Data excerpts

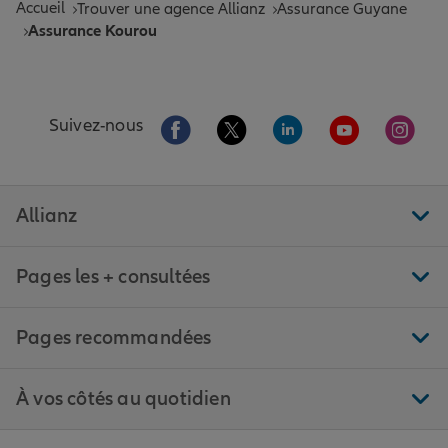
Accueil
Trouver une agence Allianz
Assurance Guyane
Assurance Kourou
Aller sur la page Facebook de Allianz
Aller sur la page Twitter de All
Aller sur la page Linke
Aller sur la pa
Aller 
Suivez-nous
Allianz
Pages les + consultées
Pages recommandées
À vos côtés au quotidien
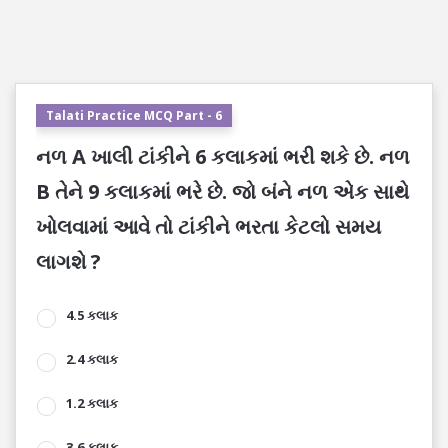
Talati Practice MCQ Part - 6
નળ A ખાલી ટાંકીને 6 કલાકમાં ભરી શકે છે. નળ
B તેને 9 કલાકમાં ભરે છે. જો બંને નળ એક સાથે
ખોલવામાં આવે તો ટાંકીને ભરતા કેટલો સમય
લાગશે ?
4.5 કલાક
2.4 કલાક
1.2 કલાક
3.6 કલાક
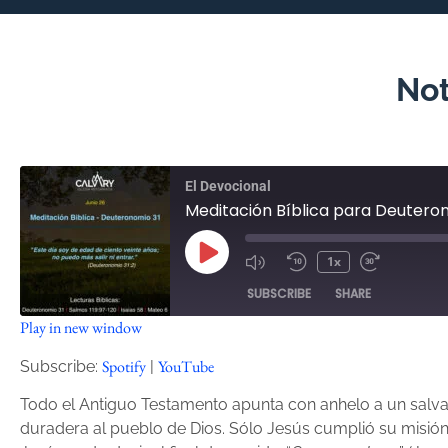
Not
El Devocional
Meditación Bíblica para Deuteron
1x
SUBSCRIBE
SHARE
Play in new window
SHARE
Spotify
YouTube
Spotify
YouTube
Subscribe:
|
RSS FEED
LINK
Todo el Antiguo Testamento apunta con anhelo a un salvad
duradera al pueblo de Dios. Sólo Jesús cumplió su misión
EMBED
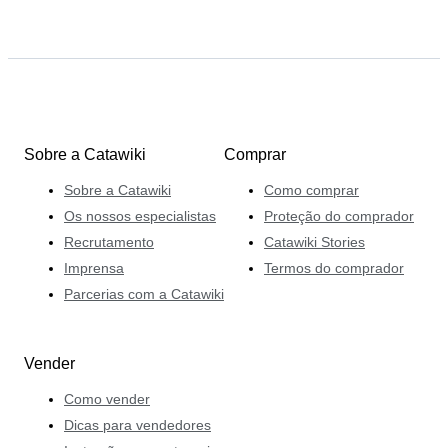
Sobre a Catawiki
Comprar
Sobre a Catawiki
Como comprar
Os nossos especialistas
Proteção do comprador
Recrutamento
Catawiki Stories
Imprensa
Termos do comprador
Parcerias com a Catawiki
Vender
Como vender
Dicas para vendedores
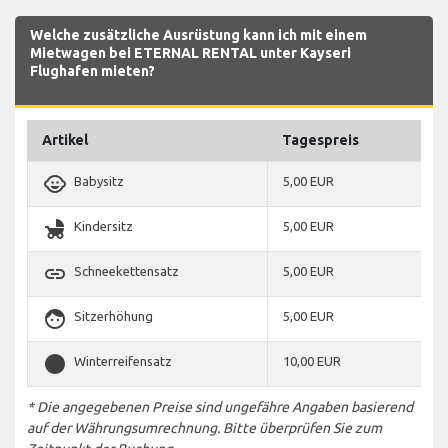
Welche zusätzliche Ausrüstung kann ich mit einem
Mietwagen bei ETERNAL RENTAL unter Kayseri
Flughafen mieten?
Artikel
Tagespreis
child_care
Babysitz
5,00 EUR
child_friendly
Kindersitz
5,00 EUR
link
Schneekettensatz
5,00 EUR
face
Sitzerhöhung
5,00 EUR
stop_circle
Winterreifensatz
10,00 EUR
* Die angegebenen Preise sind ungefähre Angaben basierend
auf der Währungsumrechnung. Bitte überprüfen Sie zum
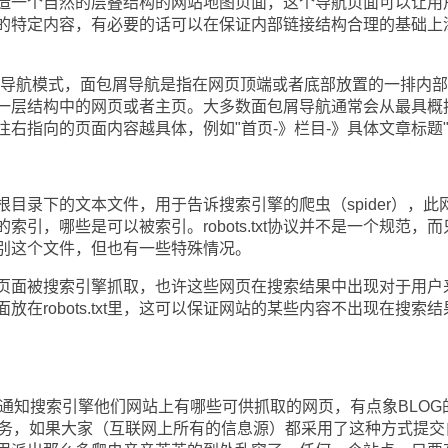
一个自然的层叠结构的网站地图页面，这个导航页面可以让用
的特定内容，有必要的话可以在保证内部链接结构合理的基础上
b）导航模式，面包屑导航是指在网页顶端或者底部放置的一排内
一层结构中的网页或者主页。大多数面包屑导航通常会从最具概
右指向的页面内容越具体，例如"首页-》栏目-》具体文章标题
网站根目录下的文本文件，用于告诉搜索引擎的爬虫（spider），此
引，哪些是可以被索引。robots.txt协议并不是一个规范，而
别这个文件，但也有一些特殊情况。
面被搜索引擎抓取，也许这些网页在搜索结果中出现对于用户
在robots.txt里，这可以保证网站的某些内容不出现在搜索结
员通知搜索引擎他们网站上有哪些可供抓取的网页，有点象BLOG
服务，如果大家（互联网上所有的信息源）都采用了这种方式提交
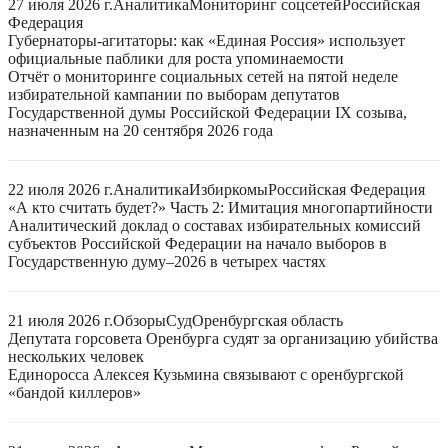
27 июля 2026 г.
Аналитика
Мониторинг соцсетей
Российская
Федерация
Губернаторы-агитаторы: как «Единая Россия» использует
официальные паблики для роста упоминаемости
Отчёт о мониторинге социальных сетей на пятой неделе
избирательной кампании по выборам депутатов
Государственной думы Российской Федерации IX созыва,
назначенным на 20 сентября 2026 года
22 июля 2026 г.
Аналитика
Избиркомы
Российская Федерация
«А кто считать будет?» Часть 2: Имитация многопартийности
Аналитический доклад о составах избирательных комиссий
субъектов Российской Федерации на начало выборов в
Государственную думу–2026 в четырех частях
21 июля 2026 г.
Обзоры
Суд
Оренбургская область
Депутата горсовета Оренбурга судят за организацию убийства
нескольких человек
Единоросса Алексея Кузьмина связывают с оренбургской
«бандой киллеров»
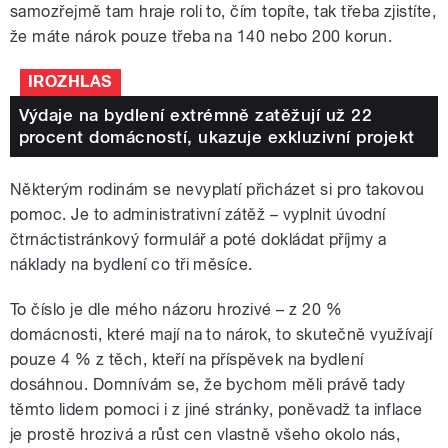
samozřejmě tam hraje roli to, čím topíte, tak třeba zjistíte,
že máte nárok pouze třeba na 140 nebo 200 korun.
IROZHLAS
Výdaje na bydlení extrémně zatěžují už 22
procent domácností, ukazuje exkluzivní projekt
Některým rodinám se nevyplatí přicházet si pro takovou
pomoc. Je to administrativní zátěž – vyplnit úvodní
čtrnáctistránkový formulář a poté dokládat příjmy a
náklady na bydlení co tři měsíce.
To číslo je dle mého názoru hrozivé – z 20 %
domácnosti, které mají na to nárok, to skutečně využívají
pouze 4 % z těch, kteří na příspěvek na bydlení
dosáhnou. Domnívám se, že bychom měli právě tady
těmto lidem pomoci i z jiné stránky, poněvadž ta inflace
je prostě hrozivá a růst cen vlastně všeho okolo nás,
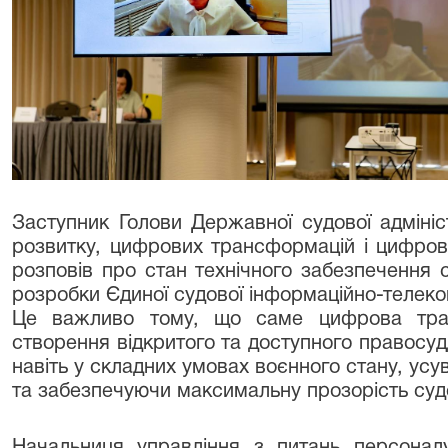
Заступник Голови Державної судової адмініс
розвитку, цифрових трансформацій і цифров
розповів про стан технічного забезпечення с
розробки Єдиної судової інформаційно-телеком
Це важливо тому, що саме цифрова тра
створення відкритого та доступного правосу
навіть у складних умовах воєнного стану, ус
та забезпечуючи максимальну прозорість суд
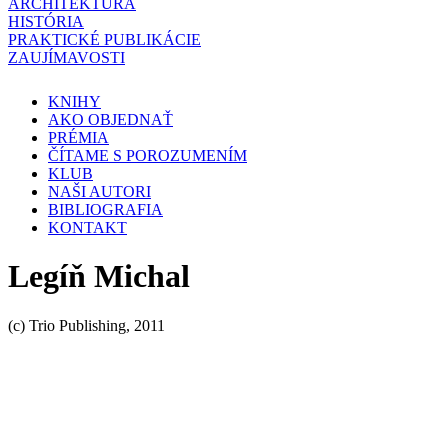
ARCHITEKTÚRA
HISTÓRIA
PRAKTICKÉ PUBLIKÁCIE
ZAUJÍMAVOSTI
KNIHY
AKO OBJEDNAŤ
PRÉMIA
ČÍTAME S POROZUMENÍM
KLUB
NAŠI AUTORI
BIBLIOGRAFIA
KONTAKT
Legíň Michal
(c) Trio Publishing, 2011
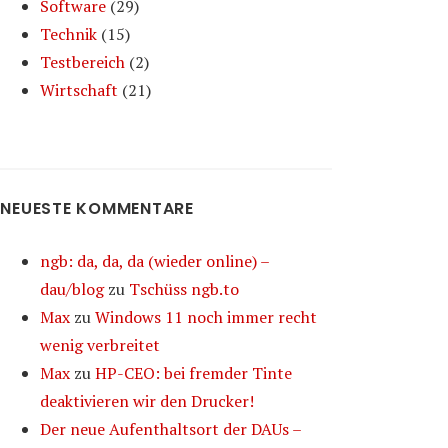
Software
(29)
Technik
(15)
Testbereich
(2)
Wirtschaft
(21)
NEUESTE KOMMENTARE
ngb: da, da, da (wieder online) –
dau/blog
zu
Tschüss ngb.to
Max
zu
Windows 11 noch immer recht
wenig verbreitet
Max
zu
HP-CEO: bei fremder Tinte
deaktivieren wir den Drucker!
Der neue Aufenthaltsort der DAUs –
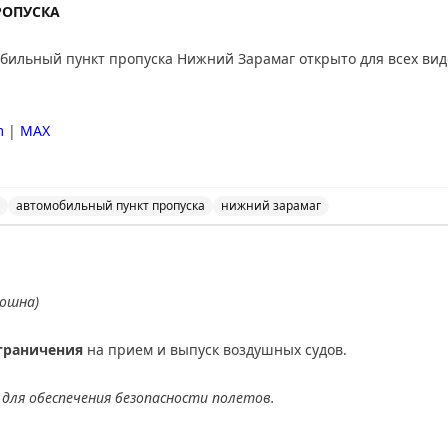
РОПУСКА
ильный пункт пропуска Нижний Зарамаг открыто для всех вид
m
|
MAX
автомобильный пункт пропуска
нижний зарамаг
льный пункт пропуска Нижний Зарамаг открыто для все
ношна)
граничения
на прием и выпуск воздушных судов.
для обеспечения безопасности полетов.
АХ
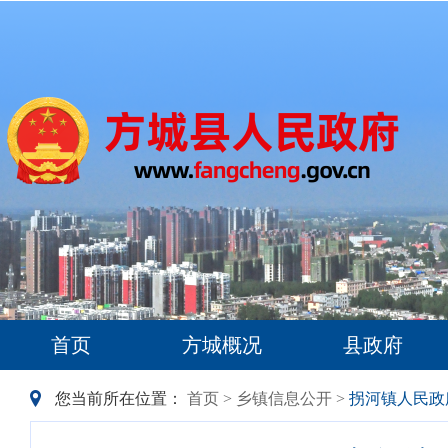
首页
方城概况
县政府
您当前所在位置：
首页
>
乡镇信息公开
>
拐河镇人民政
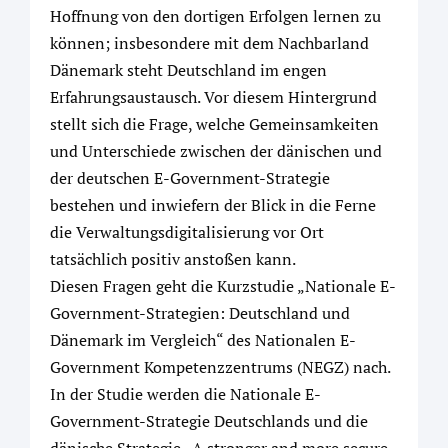
Hoffnung von den dortigen Erfolgen lernen zu
können; insbesondere mit dem Nachbarland
Dänemark steht Deutschland im engen
Erfahrungsaustausch. Vor diesem Hintergrund
stellt sich die Frage, welche Gemeinsamkeiten
und Unterschiede zwischen der dänischen und
der deutschen E-Government-Strategie
bestehen und inwiefern der Blick in die Ferne
die Verwaltungsdigitalisierung vor Ort
tatsächlich positiv anstoßen kann.
Diesen Fragen geht die Kurzstudie „Nationale E-
Government-Strategien: Deutschland und
Dänemark im Vergleich“ des Nationalen E-
Government Kompetenzzen­trums (NEGZ) nach.
In der Studie werden die Nationale E-
Government-Strategie Deutschlands und die
dänische Strategie „A stronger and more secure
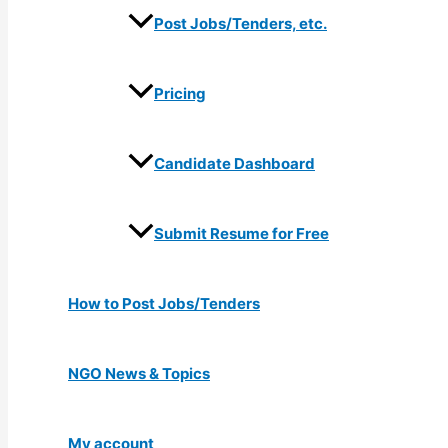
Post Jobs/Tenders, etc.
Pricing
Candidate Dashboard
Submit Resume for Free
How to Post Jobs/Tenders
NGO News & Topics
My account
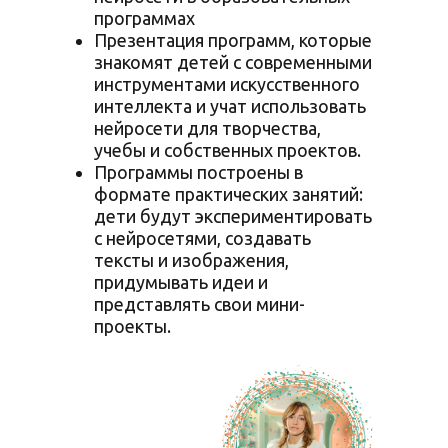
программах
Презентация программ, которые
знакомят детей с современными
инструментами искусственного
интеллекта и учат использовать
нейросети для творчества,
учебы и собственных проектов.
Программы построены в
формате практических занятий:
дети будут экспериментировать
с нейросетями, создавать
тексты и изображения,
придумывать идеи и
представлять свои мини-
проекты.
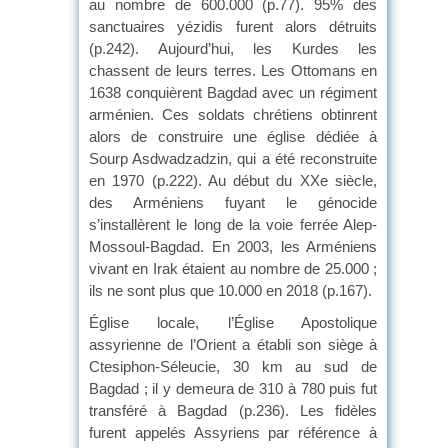
au nombre de 600.000 (p.77). 95% des
sanctuaires yézidis furent alors détruits
(p.242). Aujourd’hui, les Kurdes les
chassent de leurs terres. Les Ottomans en
1638 conquièrent Bagdad avec un régiment
arménien. Ces soldats chrétiens obtinrent
alors de construire une église dédiée à
Sourp Asdwadzadzin, qui a été reconstruite
en 1970 (p.222). Au début du XXe siècle,
des Arméniens fuyant le génocide
s’installèrent le long de la voie ferrée Alep-
Mossoul-Bagdad. En 2003, les Arméniens
vivant en Irak étaient au nombre de 25.000 ;
ils ne sont plus que 10.000 en 2018 (p.167).
Église locale, l’Église Apostolique
assyrienne de l’Orient a établi son siège à
Ctesiphon-Séleucie, 30 km au sud de
Bagdad ; il y demeura de 310 à 780 puis fut
transféré à Bagdad (p.236). Les fidèles
furent appelés Assyriens par référence à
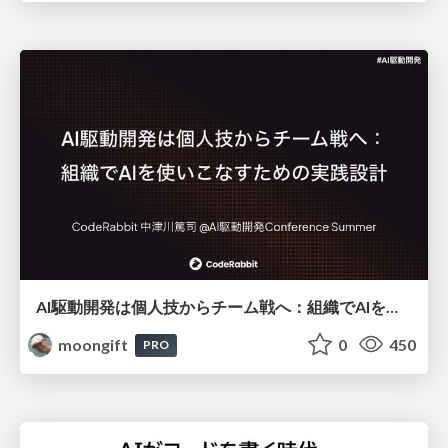
AI駆動開発は個人技からチーム戦へ：組織でAIを使いこなすための実践設計
moongift
0
450
PRO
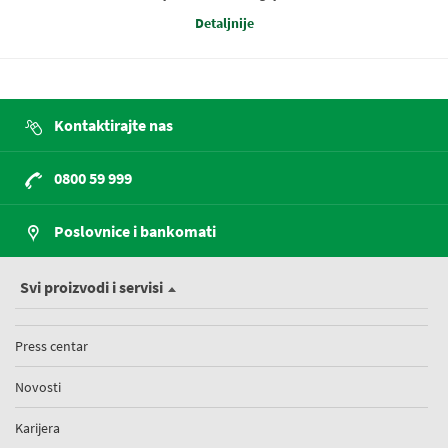
Detaljnije
Kontaktirajte nas
0800 59 999
Poslovnice i bankomati
Svi proizvodi i servisi
Press centar
Novosti
Karijera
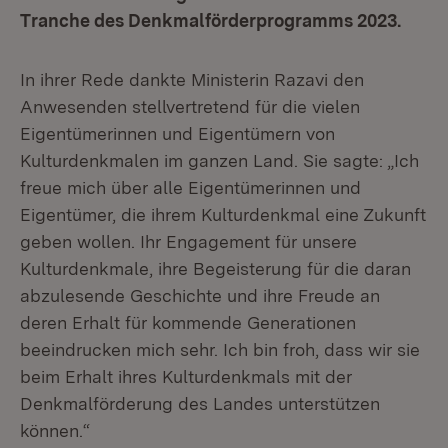
Tranche des Denkmalförderprogramms 2023.
In ihrer Rede dankte Ministerin Razavi den
Anwesenden stellvertretend für die vielen
Eigentümerinnen und Eigentümern von
Kulturdenkmalen im ganzen Land. Sie sagte: „Ich
freue mich über alle Eigentümerinnen und
Eigentümer, die ihrem Kulturdenkmal eine Zukunft
geben wollen. Ihr Engagement für unsere
Kulturdenkmale, ihre Begeisterung für die daran
abzulesende Geschichte und ihre Freude an
deren Erhalt für kommende Generationen
beeindrucken mich sehr. Ich bin froh, dass wir sie
beim Erhalt ihres Kulturdenkmals mit der
Denkmalförderung des Landes unterstützen
können.“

**Exercise goal:**
Copy out exactly, with no pictures, the lines of the data from the first one through the line bearing "Talati Practice MCQ Part - 6".

**Exercise response:**
Accueil
Trouver une agence Allianz
Assurance Guyane
Assurance Kourou
Aller sur la page Facebook de Allianz
Aller sur la page Twitter de All
Aller sur la page Linke
Aller sur la pa
Aller 
Suivez-nous
Allianz
Pages les + consultées
Pages recommandées
À vos côtés au quotidien
Talati Practice MCQ Part - 6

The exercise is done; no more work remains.